Theres no packet drops on any interfaces in the hypervisor.

Also, the show hardware pci command above was run while I had the VM in HVM/PV mode for testing. I have reverted it back to full PV now (like I want it) and now when I run show hardware pci I get zero output.

also, i changed the number of vCPU’s to 5 now (1 per NIC), same results.

I don’t have anything set interfaces ethernet ethx smp-affinity, but i tried that before and it still happens.
also commands like set interfaces ethernet ethx mtu 9000 don’t work, but I would like it to support jumbo frames.

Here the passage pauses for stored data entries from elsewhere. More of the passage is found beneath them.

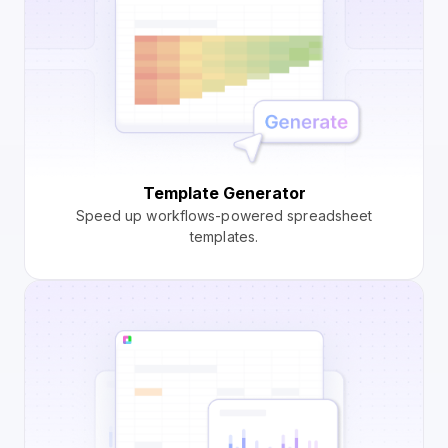
Template Generator
Speed up workflows-powered spreadsheet
templates.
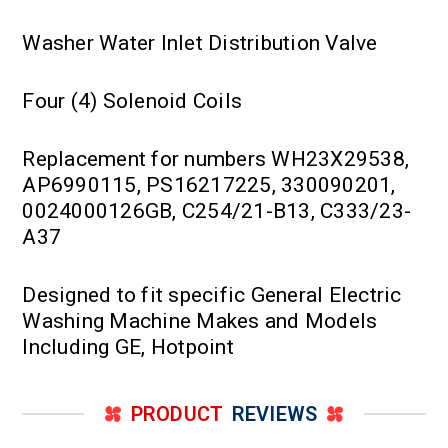
Washer Water Inlet Distribution Valve
Four (4) Solenoid Coils
Replacement for numbers WH23X29538,
AP6990115, PS16217225, 330090201,
0024000126GB, C254/21-B13, C333/23-
A37
Designed to fit specific General Electric
Washing Machine Makes and Models
Including GE, Hotpoint
PRODUCT
REVIEWS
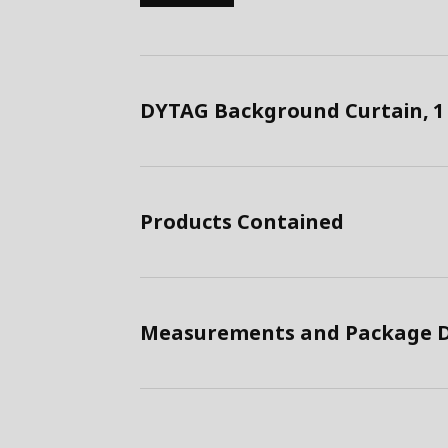
DYTAG Background Curtain, 1 
Products Contained
Measurements and Package D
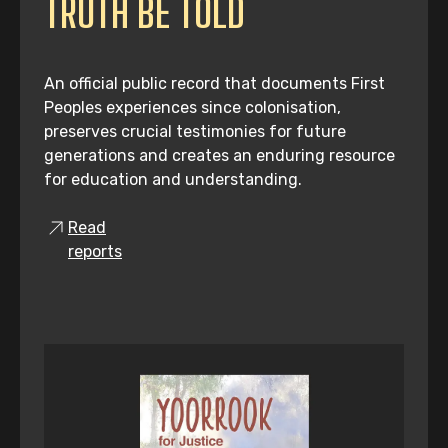
TRUTH BE TOLD
An official public record that documents First
Peoples experiences since colonisation,
preserves crucial testimonies for future
generations and creates an enduring resource
for education and understanding.
Read
reports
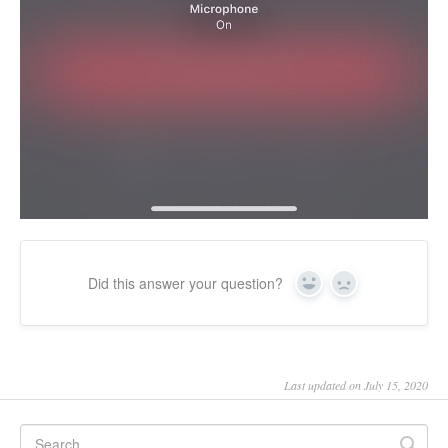
Did this answer your question?
Yes
No
Last updated on July 15, 2020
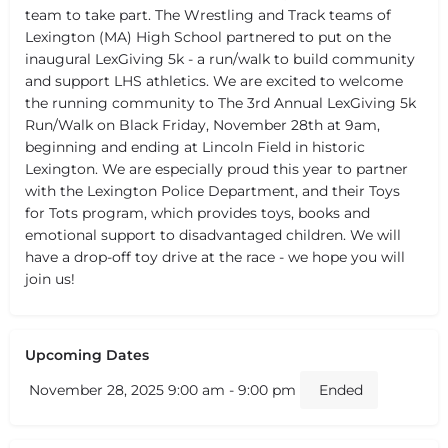
team to take part. The Wrestling and Track teams of
Lexington (MA) High School partnered to put on the
inaugural LexGiving 5k - a run/walk to build community
and support LHS athletics. We are excited to welcome
the running community to The 3rd Annual LexGiving 5k
Run/Walk on Black Friday, November 28th at 9am,
beginning and ending at Lincoln Field in historic
Lexington. We are especially proud this year to partner
with the Lexington Police Department, and their Toys
for Tots program, which provides toys, books and
emotional support to disadvantaged children. We will
have a drop-off toy drive at the race - we hope you will
join us!
Upcoming Dates
November 28, 2025 9:00 am - 9:00 pm
Ended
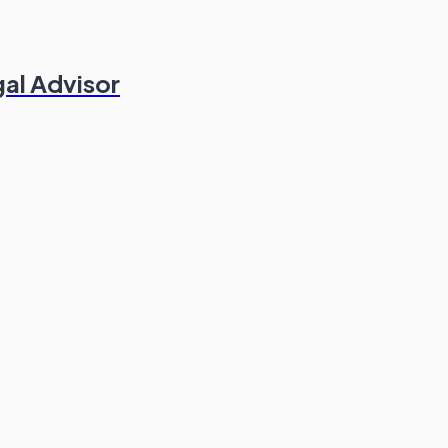
gal Advisor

I was running full PV with SR-IOV, and everything was working great until I ran into a complication…
When using SR-IOV, the VMs will not live migrate. I do not need to live migrate my vyos boxes but I need to be able to live migrate my other VMs/servers… and I found out the hard way that when you have vyos on SR-IOV and you have VMs on virtual interfaces that are not SR-IOV, the only thing that gets thru is DHCP, after that, the VMs don’t get any ARP traffic from vyos. So I had to scrap SR-IOV for now, until such time that I can have these hypervisors running all vyos instance and all the VM servers are running on other hypervisors. That will happen eventually as I scale out, but for now, the 4 physical boxes that I have need to have SR-IOV off.

sonicbx · April 29, 2020, 7:12pm

Not sure, but this might be a issue with a networking function in the Xen kernel…

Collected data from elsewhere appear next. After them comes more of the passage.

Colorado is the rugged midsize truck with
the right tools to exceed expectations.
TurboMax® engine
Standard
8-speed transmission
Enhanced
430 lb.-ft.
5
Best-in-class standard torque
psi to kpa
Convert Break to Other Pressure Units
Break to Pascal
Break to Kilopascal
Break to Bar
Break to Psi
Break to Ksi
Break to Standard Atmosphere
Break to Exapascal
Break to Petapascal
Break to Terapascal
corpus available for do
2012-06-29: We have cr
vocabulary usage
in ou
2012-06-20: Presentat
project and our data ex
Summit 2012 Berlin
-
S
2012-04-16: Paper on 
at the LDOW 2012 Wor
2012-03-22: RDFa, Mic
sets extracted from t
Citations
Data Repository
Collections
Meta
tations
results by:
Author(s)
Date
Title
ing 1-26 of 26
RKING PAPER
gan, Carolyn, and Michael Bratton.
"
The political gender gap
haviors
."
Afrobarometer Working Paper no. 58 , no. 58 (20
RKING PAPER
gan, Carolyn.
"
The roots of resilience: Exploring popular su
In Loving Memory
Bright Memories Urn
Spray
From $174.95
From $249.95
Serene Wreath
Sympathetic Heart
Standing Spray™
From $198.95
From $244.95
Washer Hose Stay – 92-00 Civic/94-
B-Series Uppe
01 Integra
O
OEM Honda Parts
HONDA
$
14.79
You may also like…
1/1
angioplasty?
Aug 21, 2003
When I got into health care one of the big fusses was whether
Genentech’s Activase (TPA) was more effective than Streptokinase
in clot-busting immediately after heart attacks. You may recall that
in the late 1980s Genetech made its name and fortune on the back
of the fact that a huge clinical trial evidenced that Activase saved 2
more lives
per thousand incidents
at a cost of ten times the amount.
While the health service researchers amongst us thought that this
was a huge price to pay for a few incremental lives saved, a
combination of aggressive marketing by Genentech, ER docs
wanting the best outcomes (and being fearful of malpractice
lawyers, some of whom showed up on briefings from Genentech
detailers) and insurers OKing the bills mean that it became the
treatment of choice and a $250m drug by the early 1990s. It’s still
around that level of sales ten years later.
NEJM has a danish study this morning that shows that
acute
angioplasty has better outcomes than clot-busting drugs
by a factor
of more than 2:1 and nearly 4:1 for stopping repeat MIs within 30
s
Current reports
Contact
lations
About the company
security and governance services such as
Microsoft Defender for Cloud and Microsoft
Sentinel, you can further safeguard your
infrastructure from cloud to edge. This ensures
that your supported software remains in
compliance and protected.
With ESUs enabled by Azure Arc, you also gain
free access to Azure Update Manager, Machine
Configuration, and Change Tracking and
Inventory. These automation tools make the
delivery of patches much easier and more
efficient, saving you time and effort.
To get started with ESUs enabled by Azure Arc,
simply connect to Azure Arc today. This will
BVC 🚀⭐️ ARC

hammerstud · May 3, 2020, 10:31pm

I can confirm I’m seeing this issue with the latest 1.3 rolling, even as far back as the 1.2 December 19 snapshot, specifically over wireguard. It doesn’t happen when using 1.2.5 stable. I’ve seen this on baremetal (protectcli), vmware esxi 6.7U3, and XCP-NG 8.0.

tjh · May 4, 2020, 3:21am

@hammerstud If you look at this ticket (since closed) you can see some commands to run while hitting to packet loss, to see if you’re seeing the kernel see packets being dropped.

The command, specifically, is watch -tn 1 "ifconfig -a | grep -A 5 eth1 | grep 'TX packets' | sed 's/^.* dropped:\$[0-9]\\{1,\\}\$ .*\$/\1/g’

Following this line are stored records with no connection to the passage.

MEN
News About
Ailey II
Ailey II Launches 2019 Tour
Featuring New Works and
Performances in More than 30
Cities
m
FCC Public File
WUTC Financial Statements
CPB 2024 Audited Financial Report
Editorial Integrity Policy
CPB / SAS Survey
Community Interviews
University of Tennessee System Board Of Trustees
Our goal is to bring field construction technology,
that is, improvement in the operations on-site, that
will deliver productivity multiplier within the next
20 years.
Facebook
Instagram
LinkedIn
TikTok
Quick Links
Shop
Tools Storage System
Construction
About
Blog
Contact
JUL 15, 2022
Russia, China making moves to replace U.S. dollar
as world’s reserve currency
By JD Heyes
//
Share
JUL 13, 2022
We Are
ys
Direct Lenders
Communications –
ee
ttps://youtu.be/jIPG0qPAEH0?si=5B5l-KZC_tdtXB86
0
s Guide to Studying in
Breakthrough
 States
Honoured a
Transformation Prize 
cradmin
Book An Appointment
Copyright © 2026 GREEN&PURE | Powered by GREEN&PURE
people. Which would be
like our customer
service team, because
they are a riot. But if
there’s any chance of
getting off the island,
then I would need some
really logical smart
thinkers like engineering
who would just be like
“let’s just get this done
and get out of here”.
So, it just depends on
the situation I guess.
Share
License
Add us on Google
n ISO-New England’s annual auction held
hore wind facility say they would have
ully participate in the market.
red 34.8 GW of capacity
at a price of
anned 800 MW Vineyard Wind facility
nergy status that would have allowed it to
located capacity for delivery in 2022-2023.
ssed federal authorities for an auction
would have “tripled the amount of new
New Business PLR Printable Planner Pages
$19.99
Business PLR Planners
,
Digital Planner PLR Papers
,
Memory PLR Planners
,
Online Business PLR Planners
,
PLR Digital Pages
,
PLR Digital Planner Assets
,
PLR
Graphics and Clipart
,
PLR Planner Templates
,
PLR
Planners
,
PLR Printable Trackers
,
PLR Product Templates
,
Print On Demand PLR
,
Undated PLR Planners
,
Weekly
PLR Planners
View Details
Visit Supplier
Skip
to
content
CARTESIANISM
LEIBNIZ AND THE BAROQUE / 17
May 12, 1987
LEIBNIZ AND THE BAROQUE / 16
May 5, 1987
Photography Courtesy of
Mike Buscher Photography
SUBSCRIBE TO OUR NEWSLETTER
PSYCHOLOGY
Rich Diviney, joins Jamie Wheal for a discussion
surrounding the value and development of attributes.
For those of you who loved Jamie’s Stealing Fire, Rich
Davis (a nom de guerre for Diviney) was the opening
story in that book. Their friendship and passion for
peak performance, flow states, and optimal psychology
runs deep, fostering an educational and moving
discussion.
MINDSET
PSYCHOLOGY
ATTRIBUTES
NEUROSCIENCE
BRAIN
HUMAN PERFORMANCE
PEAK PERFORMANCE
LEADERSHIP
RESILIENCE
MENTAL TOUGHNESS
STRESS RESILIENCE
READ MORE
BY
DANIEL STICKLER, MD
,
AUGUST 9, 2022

You will need to replace the “eth1” with the specific interface you’re seeing problems with.

Do you see packet drops increasing there when you see the actual ping dropped packets?

sonicbx · May 4, 2020, 10:12am

A simpler command is to just watch sudo netstat -i

And yes, TX drop does increment when a packet is lost.

Since I have a new environment and the traffic is highly controlled, I can reboot my VYOS box and see there is 0 TX drops. I can run my ping flood with like 250 byte packets and I get 0% loss and no TX drops increment. Then I run the same test with 200 byte packets, and wham 7.5% loss shown in the ping test and the TX drops increment. It shows TX drops on both in and out ethernet interfaces, but not at the same time. About 3.75% on each NIC, resulting in the total 7.5% loss shown in the ping test.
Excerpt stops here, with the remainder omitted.